A prayer service at Eastleigh High School for first day of Eid-al-Fitr in 2015. Eastleigh is a suburb in Nairobi with a concentration of Somali immigrants. (Boniface Mwangi/Reuters)

The invasion of Somalia and the terror attacks have also strained community relations within the city. Ever since the secessionist Shifta War of the 1960s, the government has treated Kenya’s own ethnic Somali population as second-class citizens. Most Kenyan Somalis, as well Somali refugees in the city have settled in the district of Eastleigh where policemen tend to treat them like ATM machines, regularly arresting them for the purpose of extorting bribes. A spectacular example of that came in the wake of the Westgate attack when the government launched Operation Usalama Watch during which doors to family homes were kicked in by police and over 4,000 people were arrested, many held for days in a cage at the Safaricom Stadium on the city outskirts. Others managed to secure release after paying bribes to local policemen.

Neil Carrier, author of Little Mogadishu: Eastleigh, Nairobi’s Global Somali Hub, says Usalama Watch was “by no means the first such security operation in Eastleigh,” and that such operations have been quite frequent since the 1980s. Although in the wake of Usalama Watch, prominent residents have done much to portray Eastleigh in a different, positive light, there remain fears that the stereotyping could once again rear its ugly head. In the aftermath of the Dusit D2 attack, members of the Eastleigh Business District Association responded by closing their shops for an hour and holding a procession in honor of the victims and survivors. “We reject [al- Shabaab’s] ideologies, they don’t represent us and they don’t speak for us,” area MP Yusuf Hassan declared.

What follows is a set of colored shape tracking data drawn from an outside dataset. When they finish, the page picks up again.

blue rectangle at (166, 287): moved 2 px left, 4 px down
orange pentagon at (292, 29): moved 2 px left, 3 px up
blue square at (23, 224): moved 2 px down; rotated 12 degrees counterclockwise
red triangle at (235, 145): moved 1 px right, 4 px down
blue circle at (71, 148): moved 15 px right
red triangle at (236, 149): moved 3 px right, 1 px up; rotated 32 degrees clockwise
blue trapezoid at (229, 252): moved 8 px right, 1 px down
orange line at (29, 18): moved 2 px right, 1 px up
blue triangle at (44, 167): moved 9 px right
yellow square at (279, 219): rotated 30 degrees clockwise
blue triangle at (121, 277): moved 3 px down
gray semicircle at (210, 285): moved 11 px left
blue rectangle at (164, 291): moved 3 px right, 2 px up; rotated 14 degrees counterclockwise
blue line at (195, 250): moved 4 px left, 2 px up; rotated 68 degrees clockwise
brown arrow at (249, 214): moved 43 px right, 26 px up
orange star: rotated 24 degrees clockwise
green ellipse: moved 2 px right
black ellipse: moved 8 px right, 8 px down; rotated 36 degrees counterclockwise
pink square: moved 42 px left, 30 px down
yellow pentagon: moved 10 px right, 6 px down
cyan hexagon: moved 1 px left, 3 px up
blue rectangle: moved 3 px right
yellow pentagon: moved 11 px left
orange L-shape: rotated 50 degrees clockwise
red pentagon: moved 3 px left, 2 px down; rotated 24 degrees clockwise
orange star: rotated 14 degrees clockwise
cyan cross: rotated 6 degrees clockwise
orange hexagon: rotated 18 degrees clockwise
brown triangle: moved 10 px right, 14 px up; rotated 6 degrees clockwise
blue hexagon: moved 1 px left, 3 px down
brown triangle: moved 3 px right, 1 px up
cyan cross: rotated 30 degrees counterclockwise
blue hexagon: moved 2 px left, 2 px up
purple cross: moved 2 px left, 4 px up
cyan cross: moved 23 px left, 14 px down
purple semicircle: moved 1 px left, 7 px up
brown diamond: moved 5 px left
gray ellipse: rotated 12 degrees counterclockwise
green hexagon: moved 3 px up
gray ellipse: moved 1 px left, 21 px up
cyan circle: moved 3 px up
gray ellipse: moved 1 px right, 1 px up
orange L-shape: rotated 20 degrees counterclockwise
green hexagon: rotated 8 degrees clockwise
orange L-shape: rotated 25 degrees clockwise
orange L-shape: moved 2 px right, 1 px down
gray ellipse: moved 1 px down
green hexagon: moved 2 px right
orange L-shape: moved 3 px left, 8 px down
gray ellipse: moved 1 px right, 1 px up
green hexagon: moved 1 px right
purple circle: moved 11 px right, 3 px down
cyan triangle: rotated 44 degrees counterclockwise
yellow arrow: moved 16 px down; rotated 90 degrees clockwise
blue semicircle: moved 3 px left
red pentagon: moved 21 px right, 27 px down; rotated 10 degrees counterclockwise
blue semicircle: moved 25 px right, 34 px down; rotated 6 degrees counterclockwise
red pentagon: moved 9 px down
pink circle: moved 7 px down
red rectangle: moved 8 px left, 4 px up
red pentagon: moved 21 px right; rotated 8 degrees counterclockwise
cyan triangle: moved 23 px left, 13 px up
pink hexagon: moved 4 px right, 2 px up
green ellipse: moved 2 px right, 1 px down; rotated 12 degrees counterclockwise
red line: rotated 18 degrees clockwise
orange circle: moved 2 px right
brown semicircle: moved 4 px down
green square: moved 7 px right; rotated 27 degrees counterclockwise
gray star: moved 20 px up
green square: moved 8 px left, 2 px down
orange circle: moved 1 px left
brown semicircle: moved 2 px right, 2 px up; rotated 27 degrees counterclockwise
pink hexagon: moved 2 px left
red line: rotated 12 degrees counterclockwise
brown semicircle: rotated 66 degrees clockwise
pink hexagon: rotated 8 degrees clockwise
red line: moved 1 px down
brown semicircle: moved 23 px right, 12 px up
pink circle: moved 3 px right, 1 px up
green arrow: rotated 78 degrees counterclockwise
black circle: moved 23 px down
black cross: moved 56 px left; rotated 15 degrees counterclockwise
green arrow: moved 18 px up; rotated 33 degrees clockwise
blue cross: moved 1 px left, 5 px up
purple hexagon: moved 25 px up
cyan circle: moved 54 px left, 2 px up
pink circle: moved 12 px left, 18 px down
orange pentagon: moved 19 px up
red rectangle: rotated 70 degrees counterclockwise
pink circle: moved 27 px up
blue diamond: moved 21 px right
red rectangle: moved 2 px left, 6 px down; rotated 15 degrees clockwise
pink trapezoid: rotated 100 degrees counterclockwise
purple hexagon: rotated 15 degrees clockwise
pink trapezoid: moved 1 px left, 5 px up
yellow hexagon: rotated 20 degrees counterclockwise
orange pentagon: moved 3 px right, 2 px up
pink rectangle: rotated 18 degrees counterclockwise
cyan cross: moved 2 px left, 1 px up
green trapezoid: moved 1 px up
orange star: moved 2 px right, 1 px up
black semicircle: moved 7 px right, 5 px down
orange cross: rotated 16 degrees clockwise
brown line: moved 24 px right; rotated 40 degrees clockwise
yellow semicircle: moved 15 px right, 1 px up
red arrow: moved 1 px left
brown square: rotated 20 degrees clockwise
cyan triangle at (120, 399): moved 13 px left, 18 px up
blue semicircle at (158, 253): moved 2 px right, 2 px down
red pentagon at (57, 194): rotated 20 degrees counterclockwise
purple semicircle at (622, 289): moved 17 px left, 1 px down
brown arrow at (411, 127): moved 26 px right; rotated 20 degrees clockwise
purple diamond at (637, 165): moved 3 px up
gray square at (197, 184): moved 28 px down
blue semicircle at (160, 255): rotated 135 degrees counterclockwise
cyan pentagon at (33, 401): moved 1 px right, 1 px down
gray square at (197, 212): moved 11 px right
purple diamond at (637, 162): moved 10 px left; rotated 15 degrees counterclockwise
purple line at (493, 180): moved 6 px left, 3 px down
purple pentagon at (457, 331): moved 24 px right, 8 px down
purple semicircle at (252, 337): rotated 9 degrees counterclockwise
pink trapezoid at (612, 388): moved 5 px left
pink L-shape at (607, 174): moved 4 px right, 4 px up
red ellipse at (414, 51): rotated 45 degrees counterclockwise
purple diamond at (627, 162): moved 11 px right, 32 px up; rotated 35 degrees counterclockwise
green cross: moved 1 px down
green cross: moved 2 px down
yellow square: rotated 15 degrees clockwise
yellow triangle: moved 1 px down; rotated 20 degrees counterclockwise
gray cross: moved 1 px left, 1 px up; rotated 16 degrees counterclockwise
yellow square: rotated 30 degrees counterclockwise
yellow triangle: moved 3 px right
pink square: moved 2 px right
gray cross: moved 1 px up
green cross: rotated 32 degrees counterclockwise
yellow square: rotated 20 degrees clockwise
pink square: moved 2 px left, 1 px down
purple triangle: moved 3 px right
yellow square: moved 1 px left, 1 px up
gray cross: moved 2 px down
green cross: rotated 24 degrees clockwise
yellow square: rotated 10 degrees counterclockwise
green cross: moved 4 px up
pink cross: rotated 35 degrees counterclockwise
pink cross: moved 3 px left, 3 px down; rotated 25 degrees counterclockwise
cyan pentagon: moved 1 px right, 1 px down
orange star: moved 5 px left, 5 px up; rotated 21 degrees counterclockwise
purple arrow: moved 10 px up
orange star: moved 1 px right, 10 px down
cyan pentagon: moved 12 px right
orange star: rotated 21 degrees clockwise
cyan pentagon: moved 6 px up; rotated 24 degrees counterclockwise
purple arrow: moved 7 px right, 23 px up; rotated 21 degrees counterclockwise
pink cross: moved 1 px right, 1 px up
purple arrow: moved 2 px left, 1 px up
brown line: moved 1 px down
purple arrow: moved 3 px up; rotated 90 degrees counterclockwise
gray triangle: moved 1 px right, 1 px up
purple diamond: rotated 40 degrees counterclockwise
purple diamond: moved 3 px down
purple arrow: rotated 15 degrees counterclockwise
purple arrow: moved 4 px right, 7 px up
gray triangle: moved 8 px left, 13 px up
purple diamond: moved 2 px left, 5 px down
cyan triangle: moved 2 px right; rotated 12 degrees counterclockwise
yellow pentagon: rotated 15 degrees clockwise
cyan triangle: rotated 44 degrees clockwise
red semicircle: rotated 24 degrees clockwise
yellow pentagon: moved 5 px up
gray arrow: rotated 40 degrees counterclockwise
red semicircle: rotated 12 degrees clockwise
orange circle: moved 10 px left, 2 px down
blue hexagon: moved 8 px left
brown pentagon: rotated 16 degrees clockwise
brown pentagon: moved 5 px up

A terrorized Nairobi has become a much less hospitable city. Constant Cap, a Kenyan urban planner, notes that in the name of “security,” some roads and sidewalks have been closed off permanently and many buildings turned into forts with a single entry and exit point. In a recent article, Macharia Gaitho has also pointed out the poor reasoning behind the almost universal prohibitions on photography around the city.

Rather than debating and instituting reform to reduce its vulnerability to terrorism, Nairobi has doubled down on its old habits. The common threat has not proven enough to unite city residents and to overcome over a century of segregation, xenophobia, and exclusion.